**ABOUT THIS EXERCISE:** Starting from the line that holds "[Search Page] (526, 29)", print every line through the end of the records, first and last included.

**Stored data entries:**
= = = =

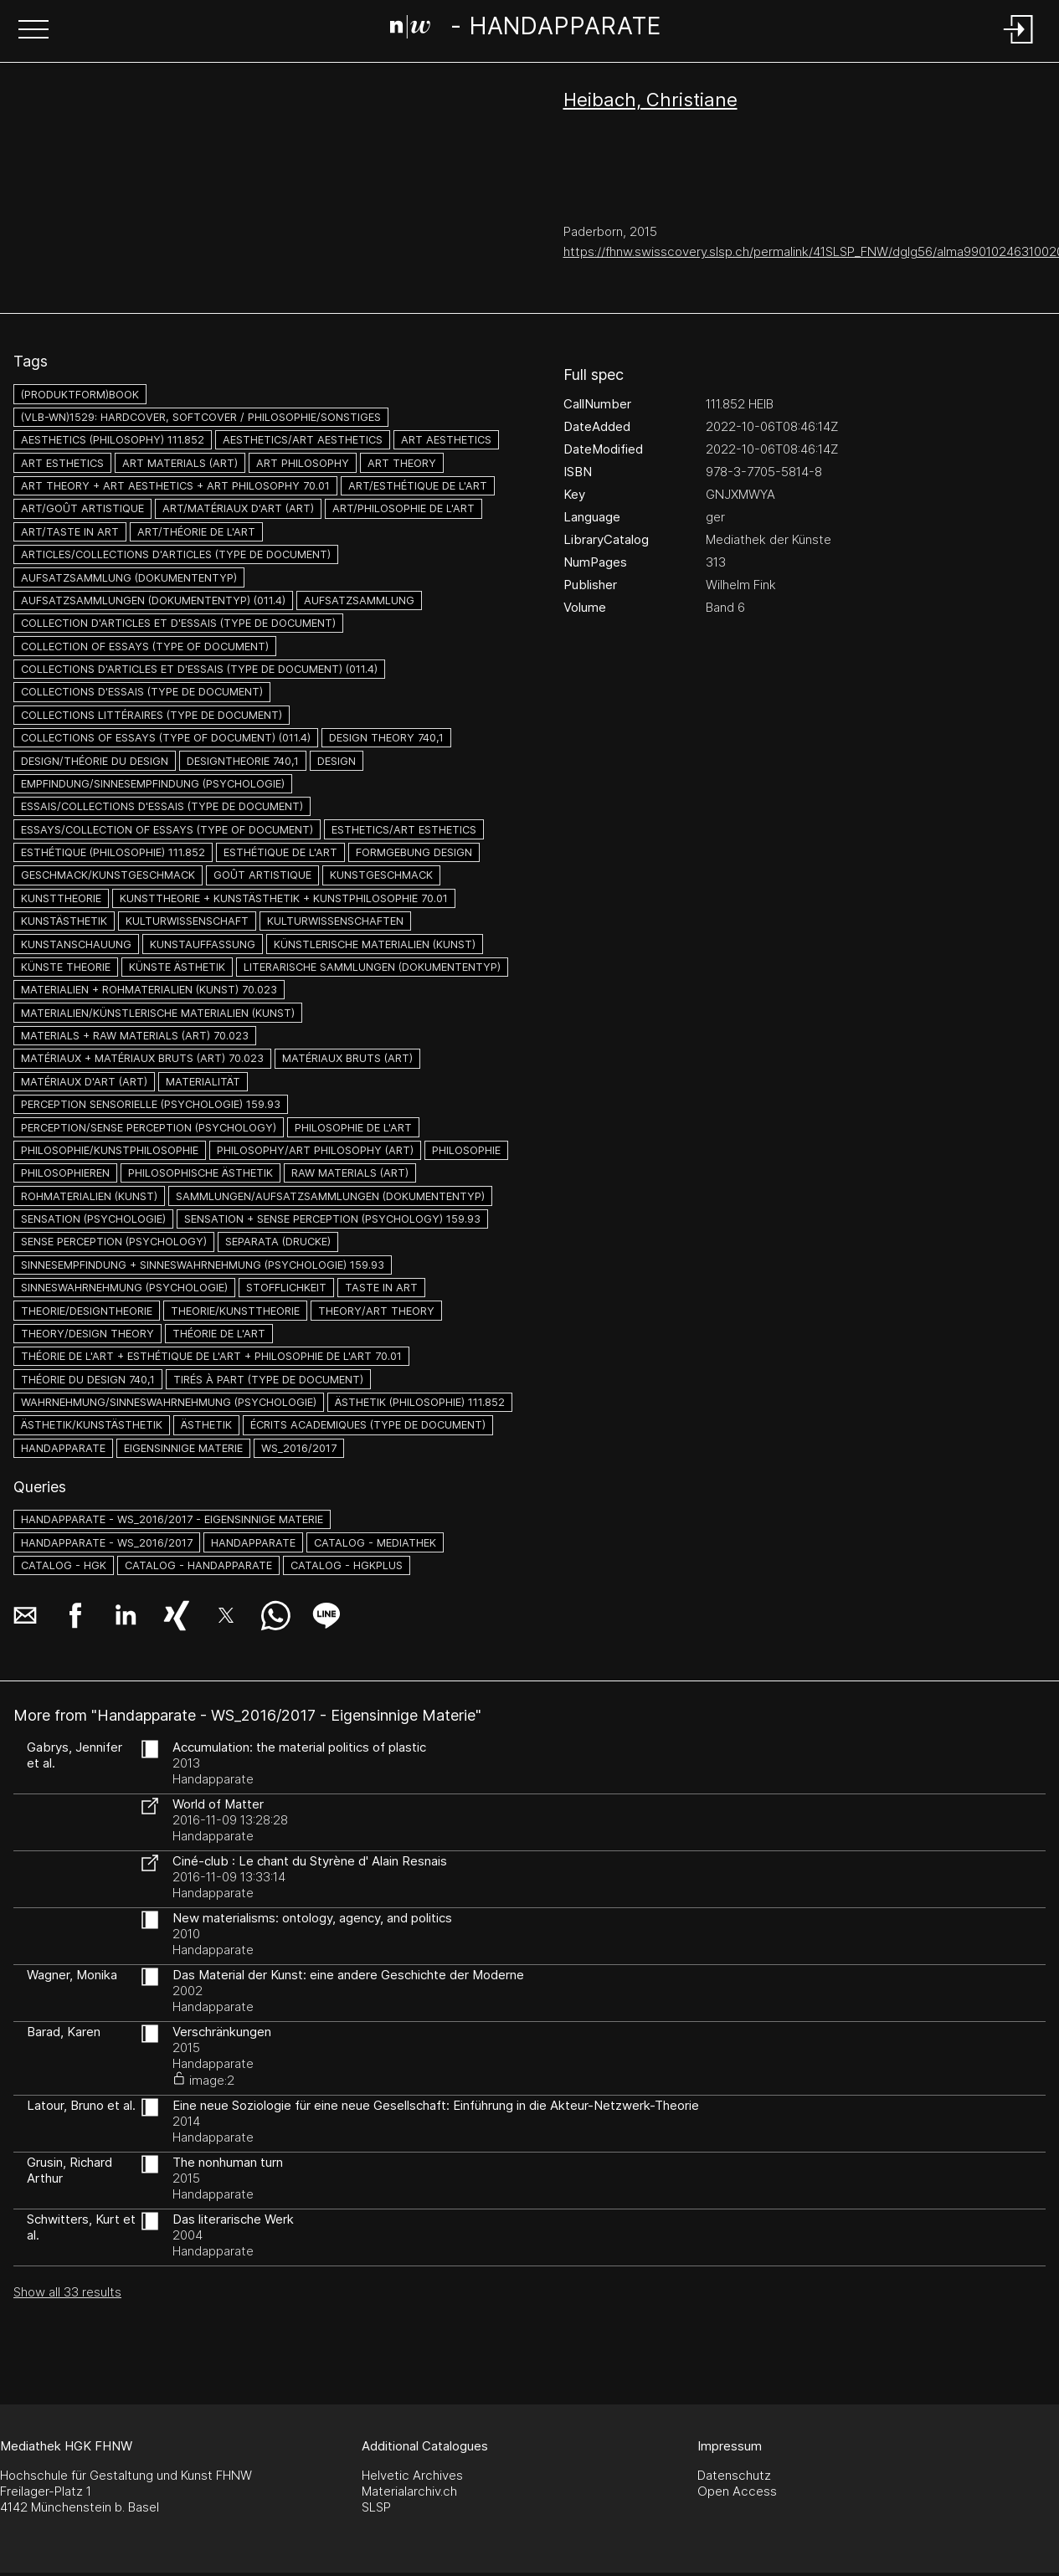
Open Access (737, 2491)
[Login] (1019, 45)
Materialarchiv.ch (409, 2491)
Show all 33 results (67, 2292)
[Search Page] (526, 29)
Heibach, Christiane (650, 99)
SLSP (376, 2507)
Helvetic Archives (412, 2475)
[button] (33, 31)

= = = =

**SOLUTION TO THIS TASK:**
[Search Page] (526, 29)
Heibach, Christiane (650, 99)
SLSP (376, 2507)
Helvetic Archives (412, 2475)
[button] (33, 31)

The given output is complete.